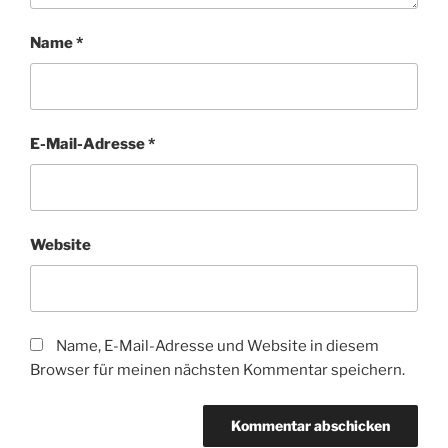
Name
*
E-Mail-Adresse
*
Website
Name, E-Mail-Adresse und Website in diesem
Browser für meinen nächsten Kommentar speichern.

#### [What is expected]
The reply should consist of the listing restated word for word, with its pictures removed.

#### [Written answer]
Name
*
E-Mail-Adresse
*
Website
Name, E-Mail-Adresse und Website in diesem
Browser für meinen nächsten Kommentar speichern.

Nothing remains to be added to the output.